• **Dataset entries**
───
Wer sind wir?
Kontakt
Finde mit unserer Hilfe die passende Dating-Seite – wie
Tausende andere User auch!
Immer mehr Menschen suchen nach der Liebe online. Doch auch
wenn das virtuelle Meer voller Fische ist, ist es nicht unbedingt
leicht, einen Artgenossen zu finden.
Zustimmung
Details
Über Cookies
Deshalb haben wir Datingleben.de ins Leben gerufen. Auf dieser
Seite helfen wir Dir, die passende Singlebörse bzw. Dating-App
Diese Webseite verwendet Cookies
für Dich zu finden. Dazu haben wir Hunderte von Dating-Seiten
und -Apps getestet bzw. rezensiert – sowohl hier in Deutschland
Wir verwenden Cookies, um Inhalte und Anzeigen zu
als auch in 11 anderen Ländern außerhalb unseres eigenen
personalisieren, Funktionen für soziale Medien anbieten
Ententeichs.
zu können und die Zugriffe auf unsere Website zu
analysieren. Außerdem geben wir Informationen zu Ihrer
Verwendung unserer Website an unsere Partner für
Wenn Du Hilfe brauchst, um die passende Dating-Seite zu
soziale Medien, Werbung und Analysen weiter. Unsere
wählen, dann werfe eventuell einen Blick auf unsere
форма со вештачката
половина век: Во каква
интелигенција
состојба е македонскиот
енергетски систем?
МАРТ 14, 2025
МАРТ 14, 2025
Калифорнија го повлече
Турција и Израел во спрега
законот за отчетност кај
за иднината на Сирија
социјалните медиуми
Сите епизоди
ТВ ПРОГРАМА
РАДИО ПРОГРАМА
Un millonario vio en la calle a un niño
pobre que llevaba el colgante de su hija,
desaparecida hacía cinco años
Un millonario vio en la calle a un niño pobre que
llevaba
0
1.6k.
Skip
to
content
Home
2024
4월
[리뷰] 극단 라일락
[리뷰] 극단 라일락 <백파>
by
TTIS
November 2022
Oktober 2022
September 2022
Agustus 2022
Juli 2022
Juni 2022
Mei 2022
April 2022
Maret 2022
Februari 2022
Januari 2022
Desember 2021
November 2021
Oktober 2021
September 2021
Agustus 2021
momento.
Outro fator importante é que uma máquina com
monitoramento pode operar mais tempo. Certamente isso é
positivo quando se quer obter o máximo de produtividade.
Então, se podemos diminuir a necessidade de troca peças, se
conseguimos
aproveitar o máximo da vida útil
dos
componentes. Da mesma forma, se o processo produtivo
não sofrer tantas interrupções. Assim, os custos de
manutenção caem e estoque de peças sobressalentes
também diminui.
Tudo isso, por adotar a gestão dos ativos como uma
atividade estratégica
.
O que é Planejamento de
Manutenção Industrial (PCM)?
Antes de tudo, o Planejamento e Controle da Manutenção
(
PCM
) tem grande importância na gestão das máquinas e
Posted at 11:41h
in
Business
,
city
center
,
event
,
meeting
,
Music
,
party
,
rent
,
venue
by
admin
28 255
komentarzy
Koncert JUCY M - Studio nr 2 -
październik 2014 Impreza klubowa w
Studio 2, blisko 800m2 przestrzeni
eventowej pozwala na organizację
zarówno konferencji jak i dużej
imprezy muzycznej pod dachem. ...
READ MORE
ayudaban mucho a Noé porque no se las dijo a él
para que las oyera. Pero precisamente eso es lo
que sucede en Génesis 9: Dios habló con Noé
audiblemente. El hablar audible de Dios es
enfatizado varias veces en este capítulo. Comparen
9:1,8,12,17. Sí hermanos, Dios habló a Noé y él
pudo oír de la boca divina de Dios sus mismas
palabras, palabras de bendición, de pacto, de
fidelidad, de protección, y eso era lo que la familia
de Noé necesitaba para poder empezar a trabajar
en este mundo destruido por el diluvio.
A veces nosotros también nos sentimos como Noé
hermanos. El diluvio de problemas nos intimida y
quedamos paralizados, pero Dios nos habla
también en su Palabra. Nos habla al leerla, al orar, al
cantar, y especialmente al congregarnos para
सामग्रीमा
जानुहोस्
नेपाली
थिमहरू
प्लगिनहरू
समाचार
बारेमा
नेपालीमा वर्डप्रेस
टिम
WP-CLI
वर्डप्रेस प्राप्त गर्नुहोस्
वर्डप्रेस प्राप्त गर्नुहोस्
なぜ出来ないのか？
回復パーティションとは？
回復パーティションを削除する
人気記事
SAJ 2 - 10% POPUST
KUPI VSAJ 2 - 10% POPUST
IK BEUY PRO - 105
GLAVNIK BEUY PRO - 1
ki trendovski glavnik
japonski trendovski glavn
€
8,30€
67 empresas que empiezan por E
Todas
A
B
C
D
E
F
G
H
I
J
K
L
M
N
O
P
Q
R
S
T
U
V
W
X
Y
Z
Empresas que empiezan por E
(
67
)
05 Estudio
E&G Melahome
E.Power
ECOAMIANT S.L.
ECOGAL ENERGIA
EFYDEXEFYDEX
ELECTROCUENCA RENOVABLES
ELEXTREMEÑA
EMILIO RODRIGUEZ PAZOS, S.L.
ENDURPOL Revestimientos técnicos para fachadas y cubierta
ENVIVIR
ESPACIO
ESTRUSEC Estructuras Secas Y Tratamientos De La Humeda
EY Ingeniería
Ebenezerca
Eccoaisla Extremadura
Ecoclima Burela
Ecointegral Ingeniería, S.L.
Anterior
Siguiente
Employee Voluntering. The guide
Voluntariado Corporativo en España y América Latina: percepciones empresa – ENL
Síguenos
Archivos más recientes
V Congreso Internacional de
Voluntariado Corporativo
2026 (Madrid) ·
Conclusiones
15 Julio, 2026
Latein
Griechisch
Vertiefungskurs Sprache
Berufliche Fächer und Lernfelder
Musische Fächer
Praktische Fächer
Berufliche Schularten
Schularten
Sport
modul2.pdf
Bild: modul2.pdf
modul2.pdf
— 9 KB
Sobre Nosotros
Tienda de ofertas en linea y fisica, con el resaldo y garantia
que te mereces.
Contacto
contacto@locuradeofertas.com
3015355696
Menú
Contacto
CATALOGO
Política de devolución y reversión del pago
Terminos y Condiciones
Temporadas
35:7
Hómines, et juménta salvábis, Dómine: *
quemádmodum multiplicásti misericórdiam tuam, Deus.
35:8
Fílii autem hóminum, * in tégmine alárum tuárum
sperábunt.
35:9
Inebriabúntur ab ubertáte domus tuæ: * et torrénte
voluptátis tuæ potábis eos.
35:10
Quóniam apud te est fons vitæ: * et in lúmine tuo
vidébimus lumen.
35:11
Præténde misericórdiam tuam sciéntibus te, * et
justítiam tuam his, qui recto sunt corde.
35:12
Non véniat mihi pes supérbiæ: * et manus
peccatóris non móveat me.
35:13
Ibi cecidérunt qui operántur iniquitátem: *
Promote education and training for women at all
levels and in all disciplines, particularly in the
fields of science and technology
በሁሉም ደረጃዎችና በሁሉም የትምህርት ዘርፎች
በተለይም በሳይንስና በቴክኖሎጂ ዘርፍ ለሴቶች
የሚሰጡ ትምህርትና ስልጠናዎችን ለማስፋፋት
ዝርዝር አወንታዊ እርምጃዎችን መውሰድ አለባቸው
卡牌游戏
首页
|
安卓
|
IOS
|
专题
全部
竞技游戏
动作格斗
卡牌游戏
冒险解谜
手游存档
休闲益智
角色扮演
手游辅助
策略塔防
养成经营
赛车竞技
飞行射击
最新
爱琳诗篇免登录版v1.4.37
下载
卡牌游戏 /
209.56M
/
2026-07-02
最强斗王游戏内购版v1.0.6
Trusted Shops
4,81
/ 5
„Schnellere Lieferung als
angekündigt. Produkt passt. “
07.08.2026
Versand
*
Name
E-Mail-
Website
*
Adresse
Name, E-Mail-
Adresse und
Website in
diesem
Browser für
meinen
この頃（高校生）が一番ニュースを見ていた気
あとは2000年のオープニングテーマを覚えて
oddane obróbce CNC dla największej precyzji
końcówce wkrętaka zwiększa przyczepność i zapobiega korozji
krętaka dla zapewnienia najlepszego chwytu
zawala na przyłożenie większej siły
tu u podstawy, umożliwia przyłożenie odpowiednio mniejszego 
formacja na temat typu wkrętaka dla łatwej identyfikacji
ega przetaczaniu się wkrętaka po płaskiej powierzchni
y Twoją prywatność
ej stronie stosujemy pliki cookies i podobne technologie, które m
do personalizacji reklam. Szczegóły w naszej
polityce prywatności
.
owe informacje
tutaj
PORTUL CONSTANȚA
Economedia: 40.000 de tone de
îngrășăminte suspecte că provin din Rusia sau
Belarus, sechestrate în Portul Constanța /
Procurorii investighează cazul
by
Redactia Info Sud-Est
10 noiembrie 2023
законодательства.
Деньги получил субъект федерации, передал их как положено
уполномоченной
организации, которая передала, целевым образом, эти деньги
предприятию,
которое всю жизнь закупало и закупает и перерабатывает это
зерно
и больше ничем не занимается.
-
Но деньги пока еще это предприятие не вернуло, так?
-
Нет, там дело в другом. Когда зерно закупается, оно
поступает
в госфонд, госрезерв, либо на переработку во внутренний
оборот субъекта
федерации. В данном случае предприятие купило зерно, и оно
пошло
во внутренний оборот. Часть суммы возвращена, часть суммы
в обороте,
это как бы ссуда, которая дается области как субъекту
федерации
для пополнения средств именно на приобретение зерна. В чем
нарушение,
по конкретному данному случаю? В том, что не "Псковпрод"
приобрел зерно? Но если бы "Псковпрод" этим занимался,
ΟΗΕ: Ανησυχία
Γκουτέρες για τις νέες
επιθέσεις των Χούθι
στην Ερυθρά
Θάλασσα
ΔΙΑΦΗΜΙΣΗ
───
Give back the records above exactly, limited to the lines between the one holding "социјалните медиуми" and the one holding "monitoramento pode operar", inclusive.

• **Task answer**
социјалните медиуми
Сите епизоди
ТВ ПРОГРАМА
РАДИО ПРОГРАМА
Un millonario vio en la calle a un niño
pobre que llevaba el colgante de su hija,
desaparecida hacía cinco años
Un millonario vio en la calle a un niño pobre que
llevaba
0
1.6k.
Skip
to
content
Home
2024
4월
[리뷰] 극단 라일락
[리뷰] 극단 라일락 <백파>
by
TTIS
November 2022
Oktober 2022
September 2022
Agustus 2022
Juli 2022
Juni 2022
Mei 2022
April 2022
Maret 2022
Februari 2022
Januari 2022
Desember 2021
November 2021
Oktober 2021
September 2021
Agustus 2021
momento.
Outro fator importante é que uma máquina com
monitoramento pode operar mais tempo. Certamente isso é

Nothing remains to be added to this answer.